Excerpted records —
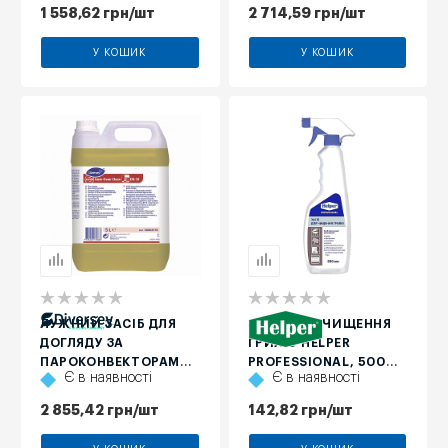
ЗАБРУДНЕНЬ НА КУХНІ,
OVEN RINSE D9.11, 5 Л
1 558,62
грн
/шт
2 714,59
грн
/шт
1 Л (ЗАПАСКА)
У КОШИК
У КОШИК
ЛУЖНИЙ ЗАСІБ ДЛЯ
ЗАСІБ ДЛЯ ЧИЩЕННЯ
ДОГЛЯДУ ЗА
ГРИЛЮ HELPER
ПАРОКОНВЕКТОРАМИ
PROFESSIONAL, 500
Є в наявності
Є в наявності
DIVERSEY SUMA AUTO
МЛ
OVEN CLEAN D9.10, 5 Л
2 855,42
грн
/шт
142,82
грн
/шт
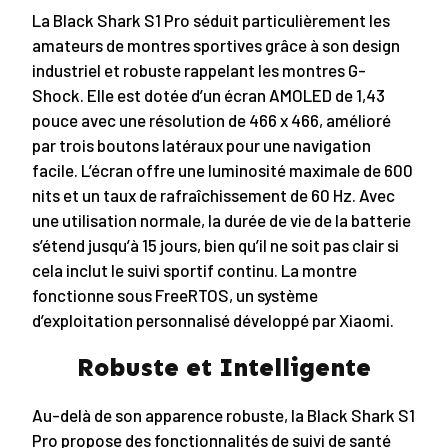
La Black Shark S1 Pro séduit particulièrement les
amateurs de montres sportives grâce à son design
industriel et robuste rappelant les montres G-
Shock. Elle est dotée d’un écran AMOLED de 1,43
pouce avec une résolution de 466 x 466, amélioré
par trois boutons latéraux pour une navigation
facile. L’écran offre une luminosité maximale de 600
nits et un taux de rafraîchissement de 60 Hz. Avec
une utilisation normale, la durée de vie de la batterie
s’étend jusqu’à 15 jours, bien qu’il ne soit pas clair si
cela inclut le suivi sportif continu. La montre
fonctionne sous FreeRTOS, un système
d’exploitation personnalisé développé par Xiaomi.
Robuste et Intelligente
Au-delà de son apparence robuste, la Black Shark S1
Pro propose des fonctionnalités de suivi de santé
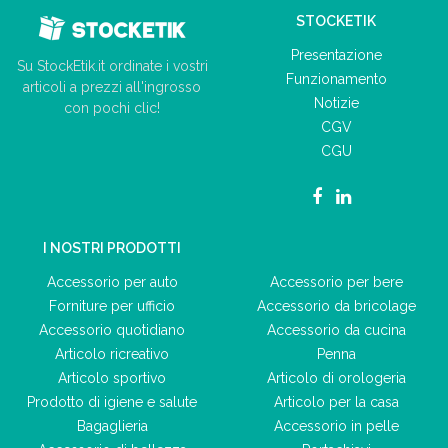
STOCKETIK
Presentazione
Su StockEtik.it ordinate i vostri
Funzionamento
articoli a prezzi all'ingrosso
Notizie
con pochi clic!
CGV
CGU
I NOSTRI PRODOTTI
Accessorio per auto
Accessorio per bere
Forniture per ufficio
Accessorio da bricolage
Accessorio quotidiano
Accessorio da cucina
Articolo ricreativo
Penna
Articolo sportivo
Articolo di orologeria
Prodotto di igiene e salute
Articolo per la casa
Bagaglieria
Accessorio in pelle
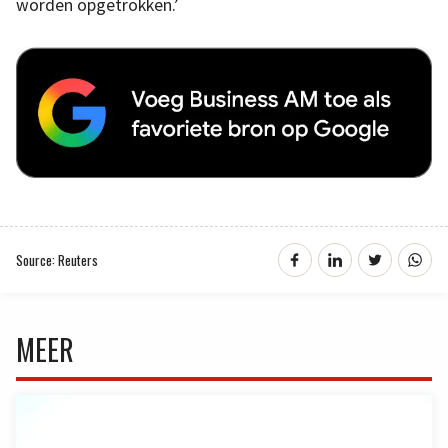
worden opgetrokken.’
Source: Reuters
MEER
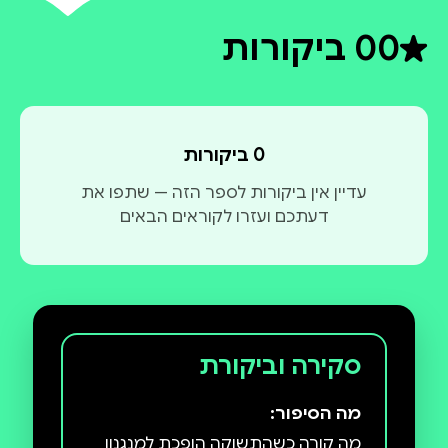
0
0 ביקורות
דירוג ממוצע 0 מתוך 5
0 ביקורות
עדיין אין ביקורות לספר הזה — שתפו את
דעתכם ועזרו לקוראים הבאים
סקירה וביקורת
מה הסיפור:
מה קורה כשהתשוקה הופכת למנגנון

Problem description — What should appear is an exact copy of the lines from the one containing "Accessorio da cucina" through the last line of the records above, pictures excluded.

Exercise solution —
Accessorio da cucina
Articolo ricreativo
Penna
Articolo sportivo
Articolo di orologeria
Prodotto di igiene e salute
Articolo per la casa
Bagaglieria
Accessorio in pelle
worden opgetrokken.’
Source: Reuters
MEER
0
0 ביקורות
דירוג ממוצע 0 מתוך 5
0 ביקורות
עדיין אין ביקורות לספר הזה — שתפו את
דעתכם ועזרו לקוראים הבאים
סקירה וביקורת
מה הסיפור:
מה קורה כשהתשוקה הופכת למנגנון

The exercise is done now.